Kennedy and Koester have started a group message with Gakwa’s family in Idaho and Kenya to update them on developments. After months of watching, there isn’t much new to report. But they say they are not giving up yet.
Some days, while running errands, the women will take a detour down country roads instead of a busy street, trying to fit in a quick search. Their first searches were a chaotic “hot mess,” Koester said, but they’ve since learned to be more organized and focused. The next search will be held on September 24.

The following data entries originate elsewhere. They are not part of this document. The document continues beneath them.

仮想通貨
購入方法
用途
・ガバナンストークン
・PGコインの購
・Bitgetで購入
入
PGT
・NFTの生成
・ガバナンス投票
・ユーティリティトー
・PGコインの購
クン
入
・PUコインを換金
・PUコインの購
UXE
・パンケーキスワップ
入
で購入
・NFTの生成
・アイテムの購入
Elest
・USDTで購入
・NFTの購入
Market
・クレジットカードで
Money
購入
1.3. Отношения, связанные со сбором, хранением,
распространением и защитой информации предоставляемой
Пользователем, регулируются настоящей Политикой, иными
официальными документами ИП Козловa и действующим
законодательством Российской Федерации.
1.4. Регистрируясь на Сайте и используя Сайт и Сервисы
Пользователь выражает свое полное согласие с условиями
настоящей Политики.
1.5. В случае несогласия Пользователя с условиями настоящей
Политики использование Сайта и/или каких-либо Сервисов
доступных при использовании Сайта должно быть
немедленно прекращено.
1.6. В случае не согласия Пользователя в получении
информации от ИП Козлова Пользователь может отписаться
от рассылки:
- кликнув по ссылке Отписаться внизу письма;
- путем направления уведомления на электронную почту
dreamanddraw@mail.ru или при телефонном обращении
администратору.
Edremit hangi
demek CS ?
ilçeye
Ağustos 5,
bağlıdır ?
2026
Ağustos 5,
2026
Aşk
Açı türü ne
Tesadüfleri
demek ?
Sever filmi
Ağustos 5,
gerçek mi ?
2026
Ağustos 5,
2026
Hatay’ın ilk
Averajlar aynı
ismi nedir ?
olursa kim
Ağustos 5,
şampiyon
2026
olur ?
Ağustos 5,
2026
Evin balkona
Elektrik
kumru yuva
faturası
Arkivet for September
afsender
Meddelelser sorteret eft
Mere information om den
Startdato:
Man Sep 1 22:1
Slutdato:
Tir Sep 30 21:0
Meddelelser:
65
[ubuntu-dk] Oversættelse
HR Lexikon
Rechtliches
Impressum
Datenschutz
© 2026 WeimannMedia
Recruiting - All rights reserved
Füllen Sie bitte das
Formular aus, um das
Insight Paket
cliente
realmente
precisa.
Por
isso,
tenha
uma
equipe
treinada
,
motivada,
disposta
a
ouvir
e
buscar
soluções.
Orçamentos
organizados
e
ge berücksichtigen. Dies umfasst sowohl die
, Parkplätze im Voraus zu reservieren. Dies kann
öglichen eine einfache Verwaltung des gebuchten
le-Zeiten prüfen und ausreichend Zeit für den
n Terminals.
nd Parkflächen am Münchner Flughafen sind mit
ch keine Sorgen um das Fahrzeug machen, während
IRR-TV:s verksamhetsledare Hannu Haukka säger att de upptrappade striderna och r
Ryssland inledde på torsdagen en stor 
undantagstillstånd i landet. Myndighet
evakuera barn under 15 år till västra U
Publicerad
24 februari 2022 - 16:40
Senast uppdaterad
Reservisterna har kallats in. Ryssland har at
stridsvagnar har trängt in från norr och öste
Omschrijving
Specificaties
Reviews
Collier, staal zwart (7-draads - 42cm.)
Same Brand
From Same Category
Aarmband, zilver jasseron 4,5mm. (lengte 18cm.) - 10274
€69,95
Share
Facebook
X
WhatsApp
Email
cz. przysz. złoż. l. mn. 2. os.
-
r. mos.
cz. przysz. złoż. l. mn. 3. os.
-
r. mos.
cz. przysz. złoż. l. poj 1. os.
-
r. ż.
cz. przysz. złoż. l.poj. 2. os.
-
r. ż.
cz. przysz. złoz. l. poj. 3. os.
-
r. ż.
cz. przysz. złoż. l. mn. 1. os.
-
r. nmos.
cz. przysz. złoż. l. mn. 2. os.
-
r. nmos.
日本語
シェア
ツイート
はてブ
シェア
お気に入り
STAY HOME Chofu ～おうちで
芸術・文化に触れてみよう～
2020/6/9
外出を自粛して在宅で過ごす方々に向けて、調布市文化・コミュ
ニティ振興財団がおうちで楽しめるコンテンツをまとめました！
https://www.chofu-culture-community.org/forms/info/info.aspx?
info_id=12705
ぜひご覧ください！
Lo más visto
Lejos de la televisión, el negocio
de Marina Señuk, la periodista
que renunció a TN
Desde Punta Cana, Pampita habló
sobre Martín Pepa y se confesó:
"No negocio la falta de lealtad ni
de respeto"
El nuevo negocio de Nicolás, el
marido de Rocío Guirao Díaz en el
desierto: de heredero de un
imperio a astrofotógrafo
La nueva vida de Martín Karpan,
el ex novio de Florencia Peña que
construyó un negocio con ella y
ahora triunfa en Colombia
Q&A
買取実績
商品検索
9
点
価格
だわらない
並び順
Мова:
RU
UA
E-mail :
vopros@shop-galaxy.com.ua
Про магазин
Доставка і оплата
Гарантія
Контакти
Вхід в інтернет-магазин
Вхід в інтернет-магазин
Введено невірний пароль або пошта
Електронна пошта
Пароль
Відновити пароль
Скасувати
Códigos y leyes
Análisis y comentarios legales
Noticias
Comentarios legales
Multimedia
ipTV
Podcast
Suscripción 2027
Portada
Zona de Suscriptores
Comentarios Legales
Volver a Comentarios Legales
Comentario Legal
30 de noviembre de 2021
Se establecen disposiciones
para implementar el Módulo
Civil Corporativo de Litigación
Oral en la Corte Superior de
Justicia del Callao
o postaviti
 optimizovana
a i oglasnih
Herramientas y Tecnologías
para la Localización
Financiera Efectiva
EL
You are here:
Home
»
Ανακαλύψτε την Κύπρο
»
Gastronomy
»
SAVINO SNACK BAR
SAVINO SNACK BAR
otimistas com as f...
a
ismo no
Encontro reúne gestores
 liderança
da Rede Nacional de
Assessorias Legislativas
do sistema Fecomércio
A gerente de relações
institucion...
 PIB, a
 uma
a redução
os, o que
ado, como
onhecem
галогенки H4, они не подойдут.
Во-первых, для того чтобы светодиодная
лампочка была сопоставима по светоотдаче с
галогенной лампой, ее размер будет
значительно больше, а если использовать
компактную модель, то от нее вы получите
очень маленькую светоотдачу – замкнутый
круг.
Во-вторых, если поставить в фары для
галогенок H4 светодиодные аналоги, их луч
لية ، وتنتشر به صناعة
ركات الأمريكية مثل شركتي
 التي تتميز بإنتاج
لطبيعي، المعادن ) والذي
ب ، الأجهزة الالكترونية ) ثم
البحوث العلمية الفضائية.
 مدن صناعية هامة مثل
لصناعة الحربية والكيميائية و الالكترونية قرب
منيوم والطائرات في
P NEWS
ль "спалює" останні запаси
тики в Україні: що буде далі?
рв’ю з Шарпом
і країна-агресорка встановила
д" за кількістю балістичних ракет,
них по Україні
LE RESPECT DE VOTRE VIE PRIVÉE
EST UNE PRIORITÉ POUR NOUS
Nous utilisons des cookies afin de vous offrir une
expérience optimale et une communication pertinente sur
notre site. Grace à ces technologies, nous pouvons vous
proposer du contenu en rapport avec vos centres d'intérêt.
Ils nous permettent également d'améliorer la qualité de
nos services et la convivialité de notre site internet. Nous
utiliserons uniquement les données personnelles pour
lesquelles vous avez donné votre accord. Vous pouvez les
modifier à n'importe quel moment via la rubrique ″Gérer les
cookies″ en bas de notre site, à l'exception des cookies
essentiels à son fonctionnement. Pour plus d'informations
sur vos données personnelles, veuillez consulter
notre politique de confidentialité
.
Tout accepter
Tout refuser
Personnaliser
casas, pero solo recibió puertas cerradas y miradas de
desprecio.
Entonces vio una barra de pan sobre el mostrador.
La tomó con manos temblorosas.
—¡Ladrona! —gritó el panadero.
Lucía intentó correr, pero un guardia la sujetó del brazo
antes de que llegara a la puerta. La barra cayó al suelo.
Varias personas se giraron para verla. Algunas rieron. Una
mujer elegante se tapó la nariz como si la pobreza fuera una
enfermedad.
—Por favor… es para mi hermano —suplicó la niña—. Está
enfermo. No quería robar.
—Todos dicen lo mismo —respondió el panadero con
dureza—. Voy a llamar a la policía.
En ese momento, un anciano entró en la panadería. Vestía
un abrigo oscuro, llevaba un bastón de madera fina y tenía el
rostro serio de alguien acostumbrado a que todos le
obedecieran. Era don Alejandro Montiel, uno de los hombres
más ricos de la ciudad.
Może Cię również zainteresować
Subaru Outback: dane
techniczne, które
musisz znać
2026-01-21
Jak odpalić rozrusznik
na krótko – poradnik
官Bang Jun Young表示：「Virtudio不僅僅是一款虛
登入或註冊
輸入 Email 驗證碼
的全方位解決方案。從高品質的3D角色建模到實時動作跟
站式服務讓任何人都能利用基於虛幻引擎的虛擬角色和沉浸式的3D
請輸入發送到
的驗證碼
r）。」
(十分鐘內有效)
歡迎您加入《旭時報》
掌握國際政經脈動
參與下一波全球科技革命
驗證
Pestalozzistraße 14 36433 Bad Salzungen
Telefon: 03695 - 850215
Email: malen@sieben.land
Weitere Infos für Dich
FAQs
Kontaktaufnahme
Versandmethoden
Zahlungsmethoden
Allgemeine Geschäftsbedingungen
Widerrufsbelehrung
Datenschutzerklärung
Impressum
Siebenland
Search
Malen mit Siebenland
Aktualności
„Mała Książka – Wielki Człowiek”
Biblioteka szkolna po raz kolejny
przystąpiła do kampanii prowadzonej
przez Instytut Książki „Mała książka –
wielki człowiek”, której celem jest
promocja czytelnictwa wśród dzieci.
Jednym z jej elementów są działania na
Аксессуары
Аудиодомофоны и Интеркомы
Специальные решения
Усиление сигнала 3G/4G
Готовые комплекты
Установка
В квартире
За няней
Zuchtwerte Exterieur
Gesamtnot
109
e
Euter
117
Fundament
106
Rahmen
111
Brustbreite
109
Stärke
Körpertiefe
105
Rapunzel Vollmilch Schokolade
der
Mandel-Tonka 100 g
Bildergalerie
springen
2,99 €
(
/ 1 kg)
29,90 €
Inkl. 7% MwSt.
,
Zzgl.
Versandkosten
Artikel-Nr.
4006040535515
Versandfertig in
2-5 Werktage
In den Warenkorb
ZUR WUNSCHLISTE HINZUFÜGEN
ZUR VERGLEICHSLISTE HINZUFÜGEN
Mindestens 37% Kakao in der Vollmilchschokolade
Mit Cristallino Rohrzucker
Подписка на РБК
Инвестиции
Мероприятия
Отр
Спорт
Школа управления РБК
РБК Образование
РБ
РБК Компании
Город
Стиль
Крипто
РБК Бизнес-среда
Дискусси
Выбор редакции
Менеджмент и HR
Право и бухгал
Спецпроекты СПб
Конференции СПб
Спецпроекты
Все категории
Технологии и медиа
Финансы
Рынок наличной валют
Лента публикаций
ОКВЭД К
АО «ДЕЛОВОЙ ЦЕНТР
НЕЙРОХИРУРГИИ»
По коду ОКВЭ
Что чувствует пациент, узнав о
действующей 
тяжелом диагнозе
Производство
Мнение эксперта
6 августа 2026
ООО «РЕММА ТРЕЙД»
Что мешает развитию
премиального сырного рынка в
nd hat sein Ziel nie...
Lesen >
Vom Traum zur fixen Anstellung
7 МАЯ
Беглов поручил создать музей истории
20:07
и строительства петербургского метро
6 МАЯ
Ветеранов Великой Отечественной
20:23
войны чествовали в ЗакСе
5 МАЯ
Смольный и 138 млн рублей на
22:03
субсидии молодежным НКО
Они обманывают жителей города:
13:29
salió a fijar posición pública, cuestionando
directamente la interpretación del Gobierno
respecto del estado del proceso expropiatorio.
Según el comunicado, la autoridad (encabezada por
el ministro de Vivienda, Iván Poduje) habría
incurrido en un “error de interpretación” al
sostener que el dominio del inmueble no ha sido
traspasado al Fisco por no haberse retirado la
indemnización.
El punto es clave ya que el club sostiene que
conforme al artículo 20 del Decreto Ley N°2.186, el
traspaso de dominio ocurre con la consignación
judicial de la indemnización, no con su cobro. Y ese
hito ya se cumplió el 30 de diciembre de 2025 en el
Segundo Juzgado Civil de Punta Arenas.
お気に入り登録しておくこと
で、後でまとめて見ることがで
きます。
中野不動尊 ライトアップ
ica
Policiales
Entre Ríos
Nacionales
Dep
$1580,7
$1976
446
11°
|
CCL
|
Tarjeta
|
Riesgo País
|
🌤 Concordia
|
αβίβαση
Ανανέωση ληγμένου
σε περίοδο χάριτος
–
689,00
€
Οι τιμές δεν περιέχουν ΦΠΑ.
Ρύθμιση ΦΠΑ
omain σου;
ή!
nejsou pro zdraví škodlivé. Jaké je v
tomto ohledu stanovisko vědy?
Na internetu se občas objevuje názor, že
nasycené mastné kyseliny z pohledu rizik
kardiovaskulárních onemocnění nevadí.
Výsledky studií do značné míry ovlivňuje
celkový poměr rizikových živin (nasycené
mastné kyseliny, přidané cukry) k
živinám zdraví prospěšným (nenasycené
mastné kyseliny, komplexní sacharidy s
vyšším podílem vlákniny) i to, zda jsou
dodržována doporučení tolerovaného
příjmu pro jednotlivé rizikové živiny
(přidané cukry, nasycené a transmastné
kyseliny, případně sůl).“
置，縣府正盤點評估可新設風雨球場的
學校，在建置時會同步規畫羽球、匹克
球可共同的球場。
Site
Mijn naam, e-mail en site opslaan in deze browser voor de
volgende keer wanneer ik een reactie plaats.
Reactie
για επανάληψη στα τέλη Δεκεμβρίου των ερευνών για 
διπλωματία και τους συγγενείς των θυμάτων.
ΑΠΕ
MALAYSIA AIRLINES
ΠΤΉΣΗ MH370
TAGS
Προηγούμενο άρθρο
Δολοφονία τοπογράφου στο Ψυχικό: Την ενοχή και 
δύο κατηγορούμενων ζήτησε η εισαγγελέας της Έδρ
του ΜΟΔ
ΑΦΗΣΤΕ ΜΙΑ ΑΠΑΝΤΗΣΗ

Koester gives searchers a bag of medicine in case they come into contact with bugs or plants they’re allergic to, and knives to cut up messy items. Keeps bandages handy for accidental bruises on rough terrain.
Organizers do not reveal search locations in advance to prevent evidence movement. They use an app to track their searches so they don’t go through the same area twice.
“I’m not a criminal, but I try to think like one,” Koester said. “If I wanted to hide something, where would I put it?”